Given the records below, the lines starting at the line with "ensinamentos bíblicos sobre" and ending at the line with "De er lavet" should be output exactly, both end lines kept and pictures left out.

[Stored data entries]

================

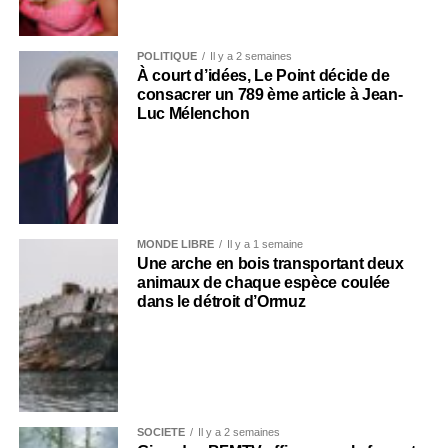
POLITIQUE
Il y a 2 semaines
À court d’idées, Le Point décide de
consacrer un 789 ème article à Jean-
Luc Mélenchon
MONDE LIBRE
Il y a 1 semaine
Une arche en bois transportant deux
animaux de chaque espèce coulée
dans le détroit d’Ormuz
SOCIÉTÉ
Il y a 2 semaines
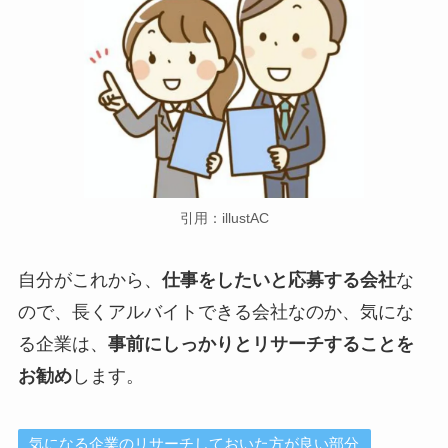
引用：illustAC
自分がこれから、
仕事をしたいと応募する会社
な
ので、長くアルバイトできる会社なのか、気にな
る企業は、
事前にしっかりとリサーチすることを
お勧め
します。
気になる企業のリサーチしておいた方が良い部分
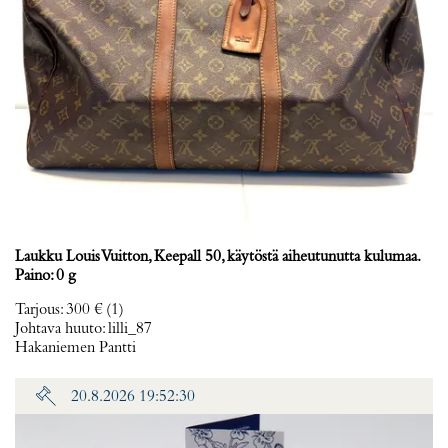
Laukku Louis Vuitton, Keepall 50, käytöstä aiheutunutta kulumaa.
Paino: 0 g
Tarjous
:
300 €
(1)
Johtava huuto:
lilli_87
Hakaniemen Pantti
20.8.2026 19:52:30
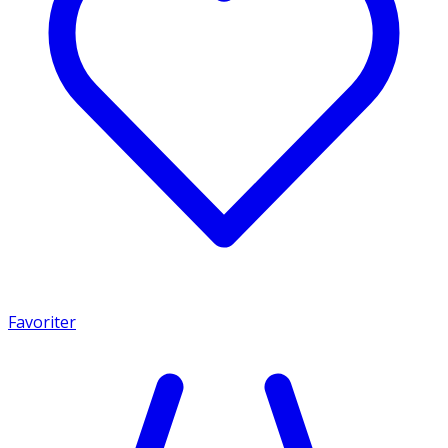
Favoriter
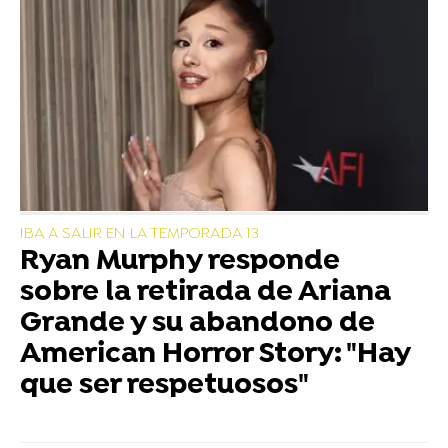
IBA A SALIR EN LA TEMPORADA 13
Ryan Murphy responde
sobre la retirada de Ariana
Grande y su abandono de
American Horror Story: "Hay
que ser respetuosos"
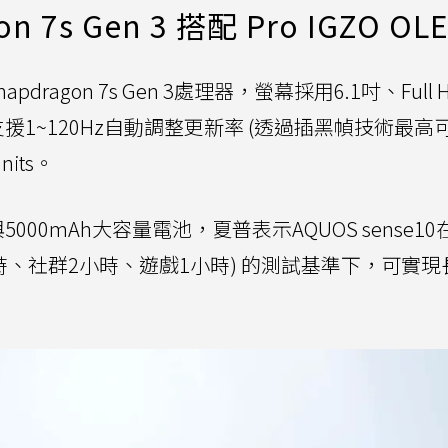
7s Gen 3 搭配 Pro IGZO OL
Snapdragon 7s Gen 3處理器，螢幕採用6.1吋、Full 
板，支援1~120Hz自動調整更新率 (透過插黑幀技術最高
its。
性與5000mAh大容量電池，夏普表示AQUOS sense1
小時、社群2小時、遊戲1小時) 的測試基準下，可實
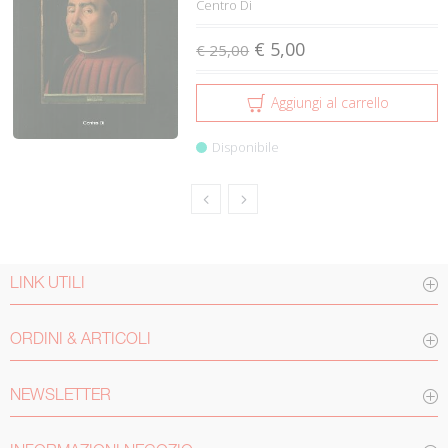
Centro Di
€ 5,00
€ 25,00
Aggiungi al carrello
Disponibile
LINK UTILI
ORDINI & ARTICOLI
NEWSLETTER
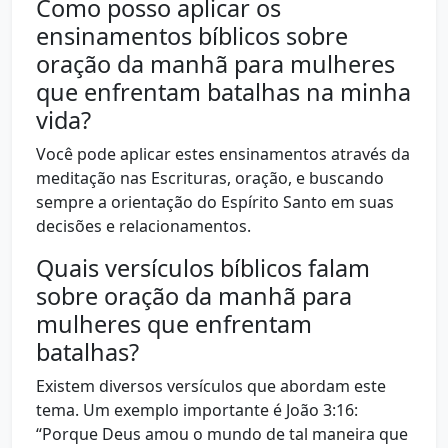
Como posso aplicar os
ensinamentos bíblicos sobre
oração da manhã para mulheres
que enfrentam batalhas na minha
vida?
Você pode aplicar estes ensinamentos através da
meditação nas Escrituras, oração, e buscando
sempre a orientação do Espírito Santo em suas
decisões e relacionamentos.
Quais versículos bíblicos falam
sobre oração da manhã para
mulheres que enfrentam
batalhas?
Existem diversos versículos que abordam este
tema. Um exemplo importante é João 3:16:
“Porque Deus amou o mundo de tal maneira que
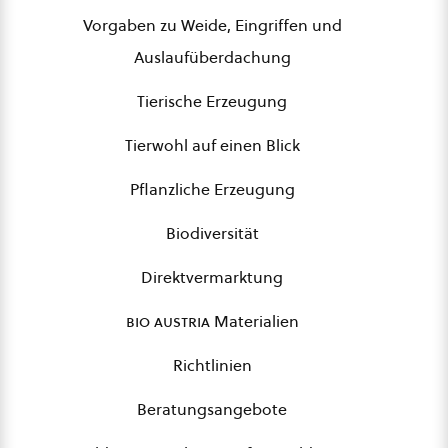
Vorgaben zu Weide, Eingriffen und
Auslaufüberdachung
Tierische Erzeugung
Tierwohl auf einen Blick
Pflanzliche Erzeugung
Biodiversität
Direktvermarktung
bio austria
Materialien
Richtlinien
Beratungsangebote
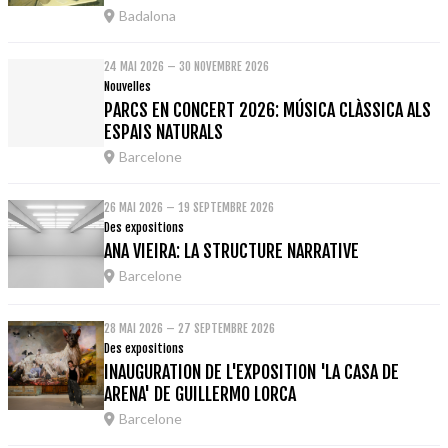
Badalona
24 MAI 2026 – 30 NOVEMBRE 2026
Nouvelles
PARCS EN CONCERT 2026: MÚSICA CLÀSSICA ALS
ESPAIS NATURALS
Barcelone
26 MAI 2026 – 19 SEPTEMBRE 2026
Des expositions
ANA VIEIRA: LA STRUCTURE NARRATIVE
Barcelone
28 MAI 2026 – 27 SEPTEMBRE 2026
Des expositions
INAUGURATION DE L'EXPOSITION 'LA CASA DE
ARENA' DE GUILLERMO LORCA
Barcelone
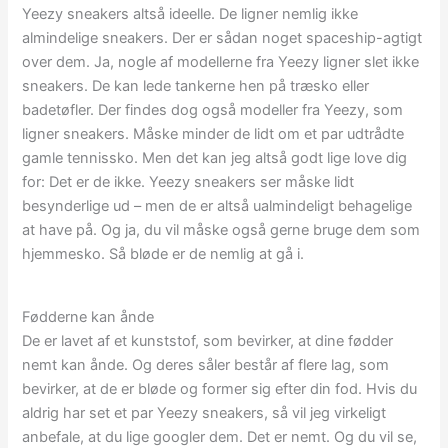
Yeezy sneakers altså ideelle. De ligner nemlig ikke
almindelige sneakers. Der er sådan noget spaceship-agtigt
over dem. Ja, nogle af modellerne fra Yeezy ligner slet ikke
sneakers. De kan lede tankerne hen på træsko eller
badetøfler. Der findes dog også modeller fra Yeezy, som
ligner sneakers. Måske minder de lidt om et par udtrådte
gamle tennissko. Men det kan jeg altså godt lige love dig
for: Det er de ikke. Yeezy sneakers ser måske lidt
besynderlige ud – men de er altså ualmindeligt behagelige
at have på. Og ja, du vil måske også gerne bruge dem som
hjemmesko. Så bløde er de nemlig at gå i.
Fødderne kan ånde
De er lavet af et kunststof, som bevirker, at dine fødder
nemt kan ånde. Og deres såler består af flere lag, som
bevirker, at de er bløde og former sig efter din fod. Hvis du
aldrig har set et par Yeezy sneakers, så vil jeg virkeligt
anbefale, at du lige googler dem. Det er nemt. Og du vil se,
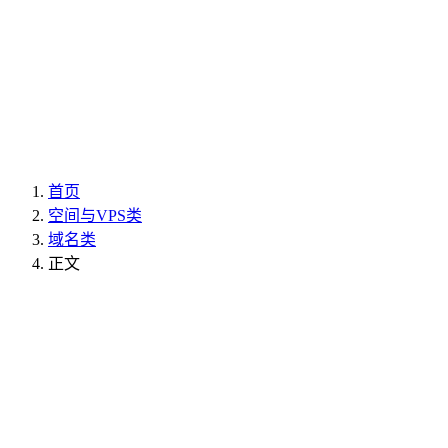
首页
空间与VPS类
域名类
正文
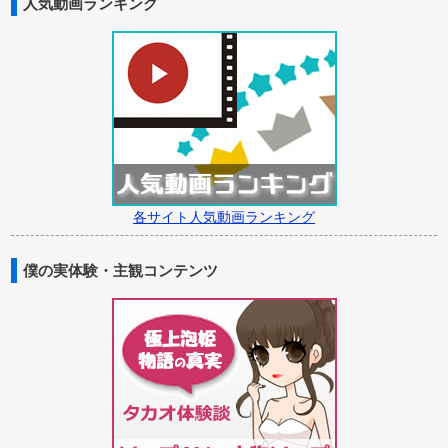
人気動画ランキング
各サイト人気動画ランキング
僕の実体験・主観コンテンツ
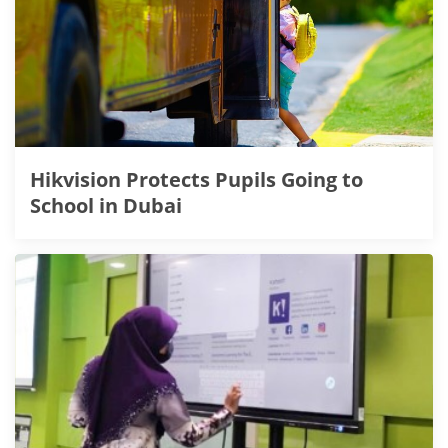
Hikvision Protects Pupils Going to
School in Dubai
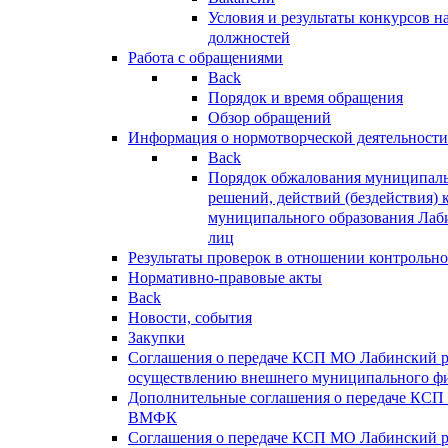
Условия и результаты конкурсов 
должностей
Работа с обращениями
Back
Порядок и время обращения
Обзор обращений
Информация о нормотворческой деятельности
Back
Порядок обжалования муниципаль
решений, действий (бездействия) 
муниципального образования Лаб
лиц
Результаты проверок в отношении контрольно
Нормативно-правовые акты
Back
Новости, события
Закупки
Соглашения о передаче КСП МО Лабинский 
осуществлению внешнего муниципального фи
Дополнительные соглашения о передаче КСП
ВМФК
Соглашения о передаче КСП МО Лабинский 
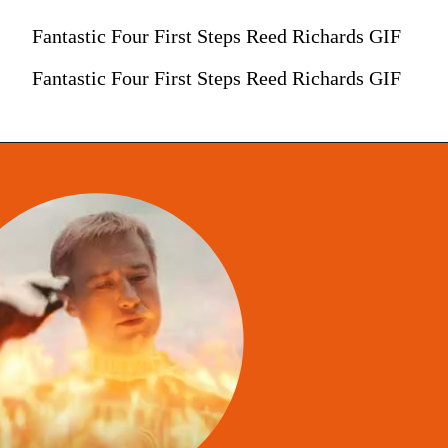
Fantastic Four First Steps Reed Richards GIF
Fantastic Four First Steps Reed Richards GIF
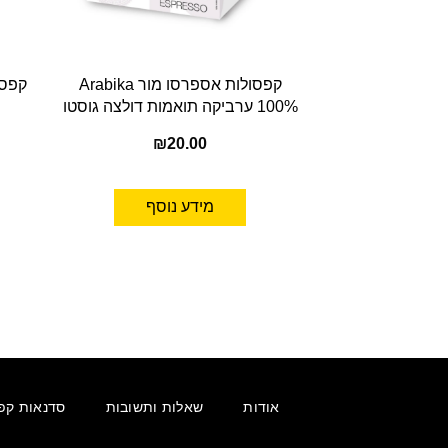
קפסולות אספרסו מור Arabika
100% ערביקה תואמות דולצה גוסטו
₪
20.00
מידע נוסף
אודות
שאלות ותשובות
סדנאות קפ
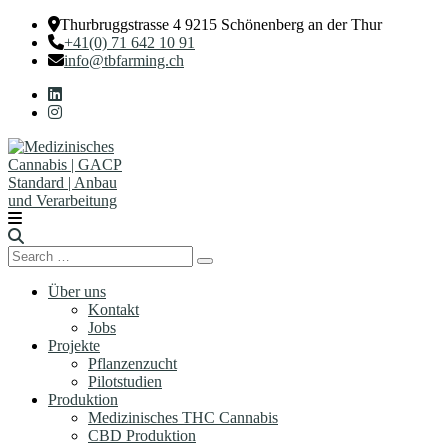
Thurbruggstrasse 4 9215 Schönenberg an der Thur
+41(0) 71 642 10 91
info@tbfarming.ch
Search
Search
for:
Über uns
Kontakt
Jobs
Projekte
Pflanzenzucht
Pilotstudien
Produktion
Medizinisches THC Cannabis
CBD Produktion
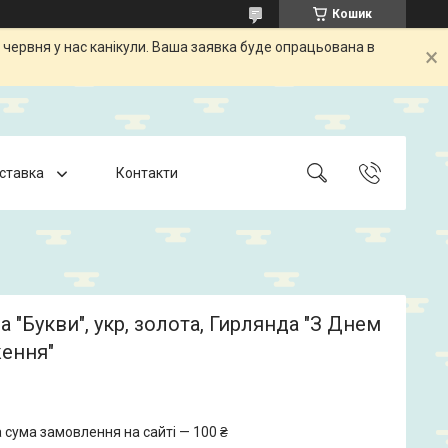
Кошик
 червня у нас канікули. Ваша заявка буде опрацьована в
оставка
Контакти
а "Букви", укр, золота, Гирлянда "З Днем
ення"
 сума замовлення на сайті — 100 ₴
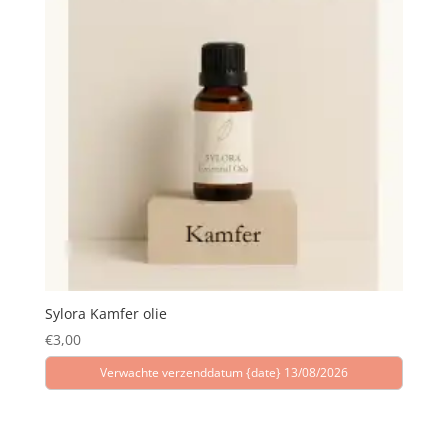
Sylora Kamfer olie
€
3,00
Verwachte verzenddatum {date} 13/08/2026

================

**Exercise solution:**
ensinamentos bíblicos sobre
oração da manhã para mulheres
que enfrentam batalhas na minha
vida?
Você pode aplicar estes ensinamentos através da
meditação nas Escrituras, oração, e buscando
sempre a orientação do Espírito Santo em suas
decisões e relacionamentos.
Quais versículos bíblicos falam
sobre oração da manhã para
mulheres que enfrentam
batalhas?
Existem diversos versículos que abordam este
tema. Um exemplo importante é João 3:16:
“Porque Deus amou o mundo de tal maneira que
Vorgaben zu Weide, Eingriffen und
Auslaufüberdachung
Tierische Erzeugung
Tierwohl auf einen Blick
Pflanzliche Erzeugung
Biodiversität
Direktvermarktung
bio austria
Materialien
Richtlinien
Beratungsangebote
Badalona
24 MAI 2026 – 30 NOVEMBRE 2026
Nouvelles
PARCS EN CONCERT 2026: MÚSICA CLÀSSICA ALS
ESPAIS NATURALS
Barcelone
26 MAI 2026 – 19 SEPTEMBRE 2026
Des expositions
ANA VIEIRA: LA STRUCTURE NARRATIVE
Barcelone
28 MAI 2026 – 27 SEPTEMBRE 2026
Des expositions
INAUGURATION DE L'EXPOSITION 'LA CASA DE
ARENA' DE GUILLERMO LORCA
Barcelone
Yeezy sneakers altså ideelle. De ligner nemlig ikke
almindelige sneakers. Der er sådan noget spaceship-agtigt
over dem. Ja, nogle af modellerne fra Yeezy ligner slet ikke
sneakers. De kan lede tankerne hen på træsko eller
badetøfler. Der findes dog også modeller fra Yeezy, som
ligner sneakers. Måske minder de lidt om et par udtrådte
gamle tennissko. Men det kan jeg altså godt lige love dig
for: Det er de ikke. Yeezy sneakers ser måske lidt
besynderlige ud – men de er altså ualmindeligt behagelige
at have på. Og ja, du vil måske også gerne bruge dem som
hjemmesko. Så bløde er de nemlig at gå i.
Fødderne kan ånde
De er lavet af et kunststof, som bevirker, at dine fødder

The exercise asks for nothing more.